Records supplied: Begin

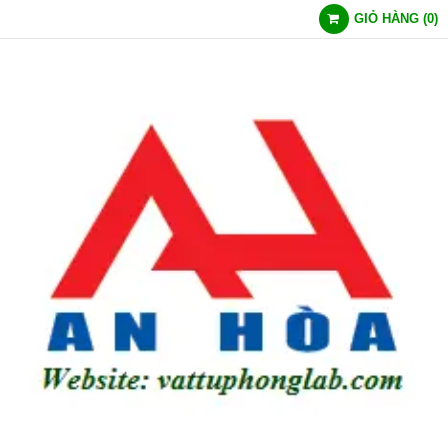
GIỎ HÀNG
(
0
)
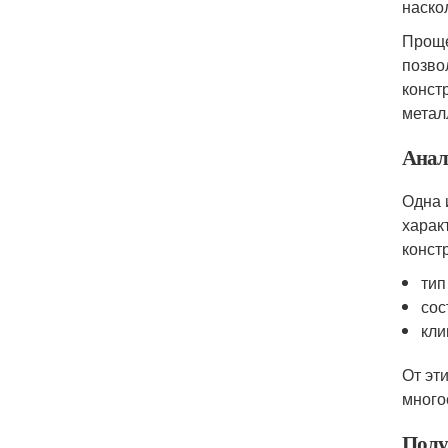
наско
Проще
позво
конст
метал
Анал
Одна 
харак
конст
тип
сос
кли
От эт
много
Полу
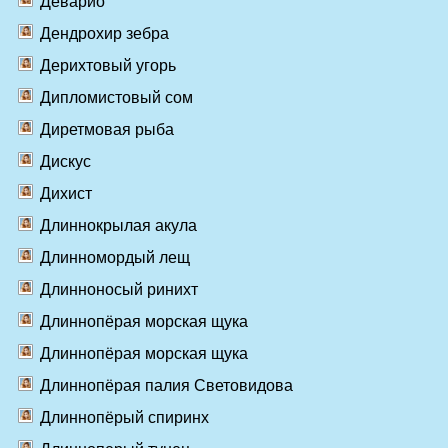
Деварио
Дендрохир зебра
Дерихтовый угорь
Дипломистовый сом
Диретмовая рыба
Дискус
Дихист
Длиннокрылая акула
Длинномордый лещ
Длинноносый ринихт
Длиннопёрая морская щука
Длиннопёрая морская щука
Длиннопёрая палия Световидова
Длиннопёрый спиринх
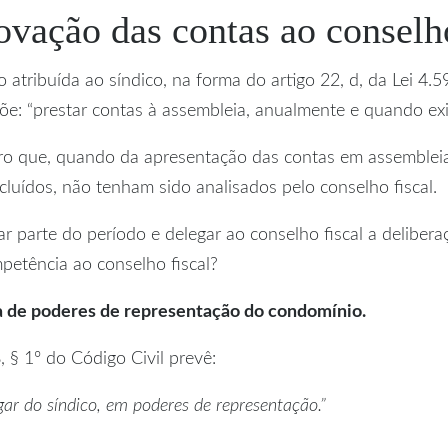
ovação das contas ao conselho
 atribuída ao síndico, na forma do artigo 22, d, da Lei 4.
põe: “prestar contas à assembleia, anualmente e quando exi
ro que, quando da apresentação das contas em assembleia, 
cluídos, não tenham sido analisados pelo conselho fiscal.
r parte do período e delegar ao conselho fiscal a deliber
petência ao conselho fiscal?
ia de poderes de representação do condomínio.
 § 1º do Código Civil prevê:
gar do síndico, em poderes de representação.”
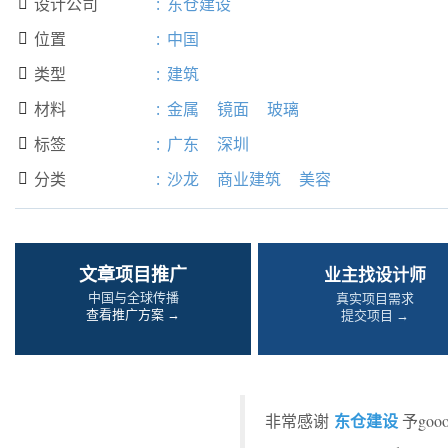
设计公司
:
东仓建设

位置
:
中国

类型
:
建筑

材料
:
金属
镜面
玻璃

标签
:
广东
深圳

分类
:
沙龙
商业建筑
美容

文章项目推广
业主找设计师
中国与全球传播
真实项目需求
查看推广方案 →
提交项目 →
东仓建设
非常感谢
予go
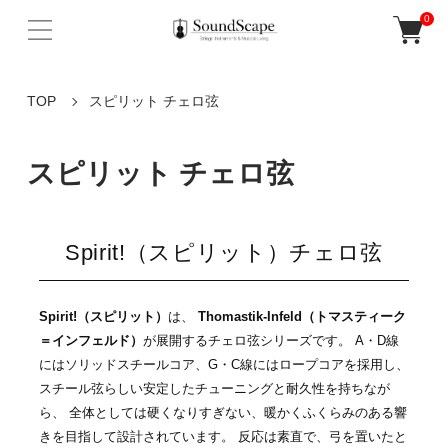
0
TOP
スピリット チェロ弦
スピリット チェロ弦
Spirit!（スピリット）チェロ弦
Spirit!（スピリット）
は、
Thomastik-Infeld（トマスティーク
＝インフェルド）
が展開するチェロ弦シリーズです。 A・D線
にはソリッドスチールコア、G・C線にはロープコアを採用し、
スチール弦らしい安定したチューニングと耐久性を持ちなが
ら、 全体としては硬くなりすぎない、暖かくふくらみのある響
きを目指して設計されています。 反応は素直で、弓を置いたと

Records supplied: End

Your instructions: Nothing but the records above, retyped exactly and stripped of images, should appear in the answer.

Problem solution:
GIỎ HÀNG
(
0
)
наско
Проще
позво
конст
метал
Анал
Одна 
харак
конст
тип
сос
кли
От эт
много
Полу
Деварио
Дендрохир зебра
Дерихтовый угорь
Дипломистовый сом
Диретмовая рыба
Дискус
Дихист
Длиннокрылая акула
Длинномордый лещ
Длинноносый ринихт
Длиннопёрая морская щука
Длиннопёрая морская щука
Длиннопёрая палия Световидова
Длиннопёрый спиринх
ovação das contas ao conselho
 atribuída ao síndico, na forma do artigo 22, d, da Lei 4.
põe: “prestar contas à assembleia, anualmente e quando exi
ro que, quando da apresentação das contas em assembleia, 
cluídos, não tenham sido analisados pelo conselho fiscal.
r parte do período e delegar ao conselho fiscal a deliber
petência ao conselho fiscal?
ia de poderes de representação do condomínio.
 § 1º do Código Civil prevê:
gar do síndico, em poderes de representação.”
设计公司
:
东仓建设

位置
:
中国

类型
:
建筑

材料
:
金属
镜面
玻璃

标签
:
广东
深圳

分类
:
沙龙
商业建筑
美容

文章项目推广
业主找设计师
中国与全球传播
真实项目需求
查看推广方案 →
提交项目 →
东仓建设
非常感谢
予go
0
TOP
スピリット チェロ弦
スピリット チェロ弦
Spirit!（スピリット）チェロ弦
Spirit!（スピリット）
は、
Thomastik-Infeld（トマスティーク
＝インフェルド）
が展開するチェロ弦シリーズです。 A・D線
にはソリッドスチールコア、G・C線にはロープコアを採用し、
スチール弦らしい安定したチューニングと耐久性を持ちなが
ら、 全体としては硬くなりすぎない、暖かくふくらみのある響
きを目指して設計されています。 反応は素直で、弓を置いたと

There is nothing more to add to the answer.